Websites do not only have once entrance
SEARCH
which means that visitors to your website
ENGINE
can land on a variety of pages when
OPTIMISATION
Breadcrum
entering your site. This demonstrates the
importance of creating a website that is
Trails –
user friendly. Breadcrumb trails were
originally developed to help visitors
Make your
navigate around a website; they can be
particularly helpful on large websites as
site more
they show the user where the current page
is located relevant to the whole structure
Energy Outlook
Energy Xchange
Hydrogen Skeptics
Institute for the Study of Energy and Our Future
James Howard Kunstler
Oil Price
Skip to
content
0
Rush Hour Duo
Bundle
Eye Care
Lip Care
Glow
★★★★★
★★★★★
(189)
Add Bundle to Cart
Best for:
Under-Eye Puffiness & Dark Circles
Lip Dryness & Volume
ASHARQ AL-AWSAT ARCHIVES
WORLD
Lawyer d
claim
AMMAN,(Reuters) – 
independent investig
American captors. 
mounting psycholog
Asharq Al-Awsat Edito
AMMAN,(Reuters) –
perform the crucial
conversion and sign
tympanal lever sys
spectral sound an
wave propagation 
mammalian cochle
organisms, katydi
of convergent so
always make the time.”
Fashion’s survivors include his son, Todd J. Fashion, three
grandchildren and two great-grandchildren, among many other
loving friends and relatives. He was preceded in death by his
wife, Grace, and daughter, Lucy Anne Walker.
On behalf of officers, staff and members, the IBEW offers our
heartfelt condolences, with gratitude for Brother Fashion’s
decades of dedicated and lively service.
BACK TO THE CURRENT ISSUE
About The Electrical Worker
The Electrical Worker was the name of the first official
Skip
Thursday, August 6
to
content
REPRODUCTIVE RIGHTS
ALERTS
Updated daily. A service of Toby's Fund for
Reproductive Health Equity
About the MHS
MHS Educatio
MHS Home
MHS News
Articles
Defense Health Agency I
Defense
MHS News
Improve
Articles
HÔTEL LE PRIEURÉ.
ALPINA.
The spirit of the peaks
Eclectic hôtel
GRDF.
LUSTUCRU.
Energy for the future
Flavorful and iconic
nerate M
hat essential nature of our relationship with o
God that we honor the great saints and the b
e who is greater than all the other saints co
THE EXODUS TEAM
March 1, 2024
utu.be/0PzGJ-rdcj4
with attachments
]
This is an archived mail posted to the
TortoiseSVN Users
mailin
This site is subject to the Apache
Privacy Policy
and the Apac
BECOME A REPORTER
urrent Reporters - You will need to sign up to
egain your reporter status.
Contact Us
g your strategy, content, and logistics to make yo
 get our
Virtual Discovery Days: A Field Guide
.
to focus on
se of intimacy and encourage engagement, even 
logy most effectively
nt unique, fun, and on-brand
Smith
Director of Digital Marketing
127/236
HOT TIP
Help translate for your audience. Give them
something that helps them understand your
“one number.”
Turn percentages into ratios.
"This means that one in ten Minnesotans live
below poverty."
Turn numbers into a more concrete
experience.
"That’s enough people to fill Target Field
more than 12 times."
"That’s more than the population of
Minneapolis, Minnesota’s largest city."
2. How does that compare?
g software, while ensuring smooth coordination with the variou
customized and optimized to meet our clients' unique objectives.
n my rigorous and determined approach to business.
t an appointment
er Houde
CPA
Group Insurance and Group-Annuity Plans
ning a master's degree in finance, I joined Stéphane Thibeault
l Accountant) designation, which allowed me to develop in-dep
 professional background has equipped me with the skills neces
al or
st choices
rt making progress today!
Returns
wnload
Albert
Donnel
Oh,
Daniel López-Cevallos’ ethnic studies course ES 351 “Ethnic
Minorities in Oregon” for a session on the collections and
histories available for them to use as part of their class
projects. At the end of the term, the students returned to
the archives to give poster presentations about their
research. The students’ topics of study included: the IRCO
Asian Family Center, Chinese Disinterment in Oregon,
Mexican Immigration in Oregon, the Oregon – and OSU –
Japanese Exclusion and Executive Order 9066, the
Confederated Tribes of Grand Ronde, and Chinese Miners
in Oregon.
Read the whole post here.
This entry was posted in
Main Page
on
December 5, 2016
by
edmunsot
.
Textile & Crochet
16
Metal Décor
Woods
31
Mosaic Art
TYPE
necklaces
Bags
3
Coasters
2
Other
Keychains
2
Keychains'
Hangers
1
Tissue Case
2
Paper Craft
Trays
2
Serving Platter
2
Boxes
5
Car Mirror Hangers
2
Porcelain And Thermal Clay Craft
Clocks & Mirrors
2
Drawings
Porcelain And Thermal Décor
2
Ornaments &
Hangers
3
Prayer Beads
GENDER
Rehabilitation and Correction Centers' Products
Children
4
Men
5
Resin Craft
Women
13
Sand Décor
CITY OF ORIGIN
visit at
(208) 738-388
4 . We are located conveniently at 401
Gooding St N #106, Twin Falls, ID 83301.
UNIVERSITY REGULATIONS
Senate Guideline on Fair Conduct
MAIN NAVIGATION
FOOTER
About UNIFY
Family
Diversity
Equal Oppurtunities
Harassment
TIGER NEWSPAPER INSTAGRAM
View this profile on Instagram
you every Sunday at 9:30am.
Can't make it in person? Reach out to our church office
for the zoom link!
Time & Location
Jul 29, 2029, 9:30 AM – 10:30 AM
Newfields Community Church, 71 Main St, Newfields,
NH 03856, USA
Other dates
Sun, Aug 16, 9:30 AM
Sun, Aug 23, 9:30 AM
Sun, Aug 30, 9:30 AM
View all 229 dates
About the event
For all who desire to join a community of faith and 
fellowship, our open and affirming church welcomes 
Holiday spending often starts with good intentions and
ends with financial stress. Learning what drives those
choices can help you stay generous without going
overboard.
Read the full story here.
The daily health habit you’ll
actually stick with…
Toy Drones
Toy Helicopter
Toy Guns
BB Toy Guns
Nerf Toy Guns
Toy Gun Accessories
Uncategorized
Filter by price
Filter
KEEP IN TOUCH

▶ [WHAT YOU ARE ASKED TO DO]: Every entry in the listing above is to be repeated verbatim.

▶ [RESPONSE TO THIS TASK]:
Websites do not only have once entrance
SEARCH
which means that visitors to your website
ENGINE
can land on a variety of pages when
OPTIMISATION
Breadcrum
entering your site. This demonstrates the
importance of creating a website that is
Trails –
user friendly. Breadcrumb trails were
originally developed to help visitors
Make your
navigate around a website; they can be
particularly helpful on large websites as
site more
they show the user where the current page
is located relevant to the whole structure
Energy Outlook
Energy Xchange
Hydrogen Skeptics
Institute for the Study of Energy and Our Future
James Howard Kunstler
Oil Price
Skip to
content
0
Rush Hour Duo
Bundle
Eye Care
Lip Care
Glow
★★★★★
★★★★★
(189)
Add Bundle to Cart
Best for:
Under-Eye Puffiness & Dark Circles
Lip Dryness & Volume
ASHARQ AL-AWSAT ARCHIVES
WORLD
Lawyer d
claim
AMMAN,(Reuters) – 
independent investig
American captors. 
mounting psycholog
Asharq Al-Awsat Edito
AMMAN,(Reuters) –
perform the crucial
conversion and sign
tympanal lever sys
spectral sound an
wave propagation 
mammalian cochle
organisms, katydi
of convergent so
always make the time.”
Fashion’s survivors include his son, Todd J. Fashion, three
grandchildren and two great-grandchildren, among many other
loving friends and relatives. He was preceded in death by his
wife, Grace, and daughter, Lucy Anne Walker.
On behalf of officers, staff and members, the IBEW offers our
heartfelt condolences, with gratitude for Brother Fashion’s
decades of dedicated and lively service.
BACK TO THE CURRENT ISSUE
About The Electrical Worker
The Electrical Worker was the name of the first official
Skip
Thursday, August 6
to
content
REPRODUCTIVE RIGHTS
ALERTS
Updated daily. A service of Toby's Fund for
Reproductive Health Equity
About the MHS
MHS Educatio
MHS Home
MHS News
Articles
Defense Health Agency I
Defense
MHS News
Improve
Articles
HÔTEL LE PRIEURÉ.
ALPINA.
The spirit of the peaks
Eclectic hôtel
GRDF.
LUSTUCRU.
Energy for the future
Flavorful and iconic
nerate M
hat essential nature of our relationship with o
God that we honor the great saints and the b
e who is greater than all the other saints co
THE EXODUS TEAM
March 1, 2024
utu.be/0PzGJ-rdcj4
with attachments
]
This is an archived mail posted to the
TortoiseSVN Users
mailin
This site is subject to the Apache
Privacy Policy
and the Apac
BECOME A REPORTER
urrent Reporters - You will need to sign up to
egain your reporter status.
Contact Us
g your strategy, content, and logistics to make yo
 get our
Virtual Discovery Days: A Field Guide
.
to focus on
se of intimacy and encourage engagement, even 
logy most effectively
nt unique, fun, and on-brand
Smith
Director of Digital Marketing
127/236
HOT TIP
Help translate for your audience. Give them
something that helps them understand your
“one number.”
Turn percentages into ratios.
"This means that one in ten Minnesotans live
below poverty."
Turn numbers into a more concrete
experience.
"That’s enough people to fill Target Field
more than 12 times."
"That’s more than the population of
Minneapolis, Minnesota’s largest city."
2. How does that compare?
g software, while ensuring smooth coordination with the variou
customized and optimized to meet our clients' unique objectives.
n my rigorous and determined approach to business.
t an appointment
er Houde
CPA
Group Insurance and Group-Annuity Plans
ning a master's degree in finance, I joined Stéphane Thibeault
l Accountant) designation, which allowed me to develop in-dep
 professional background has equipped me with the skills neces
al or
st choices
rt making progress today!
Returns
wnload
Albert
Donnel
Oh,
Daniel López-Cevallos’ ethnic studies course ES 351 “Ethnic
Minorities in Oregon” for a session on the collections and
histories available for them to use as part of their class
projects. At the end of the term, the students returned to
the archives to give poster presentations about their
research. The students’ topics of study included: the IRCO
Asian Family Center, Chinese Disinterment in Oregon,
Mexican Immigration in Oregon, the Oregon – and OSU –
Japanese Exclusion and Executive Order 9066, the
Confederated Tribes of Grand Ronde, and Chinese Miners
in Oregon.
Read the whole post here.
This entry was posted in
Main Page
on
December 5, 2016
by
edmunsot
.
Textile & Crochet
16
Metal Décor
Woods
31
Mosaic Art
TYPE
necklaces
Bags
3
Coasters
2
Other
Keychains
2
Keychains'
Hangers
1
Tissue Case
2
Paper Craft
Trays
2
Serving Platter
2
Boxes
5
Car Mirror Hangers
2
Porcelain And Thermal Clay Craft
Clocks & Mirrors
2
Drawings
Porcelain And Thermal Décor
2
Ornaments &
Hangers
3
Prayer Beads
GENDER
Rehabilitation and Correction Centers' Products
Children
4
Men
5
Resin Craft
Women
13
Sand Décor
CITY OF ORIGIN
visit at
(208) 738-388
4 . We are located conveniently at 401
Gooding St N #106, Twin Falls, ID 83301.
UNIVERSITY REGULATIONS
Senate Guideline on Fair Conduct
MAIN NAVIGATION
FOOTER
About UNIFY
Family
Diversity
Equal Oppurtunities
Harassment
TIGER NEWSPAPER INSTAGRAM
View this profile on Instagram
you every Sunday at 9:30am.
Can't make it in person? Reach out to our church office
for the zoom link!
Time & Location
Jul 29, 2029, 9:30 AM – 10:30 AM
Newfields Community Church, 71 Main St, Newfields,
NH 03856, USA
Other dates
Sun, Aug 16, 9:30 AM
Sun, Aug 23, 9:30 AM
Sun, Aug 30, 9:30 AM
View all 229 dates
About the event
For all who desire to join a community of faith and 
fellowship, our open and affirming church welcomes 
Holiday spending often starts with good intentions and
ends with financial stress. Learning what drives those
choices can help you stay generous without going
overboard.
Read the full story here.
The daily health habit you’ll
actually stick with…
Toy Drones
Toy Helicopter
Toy Guns
BB Toy Guns
Nerf Toy Guns
Toy Gun Accessories
Uncategorized
Filter by price
Filter
KEEP IN TOUCH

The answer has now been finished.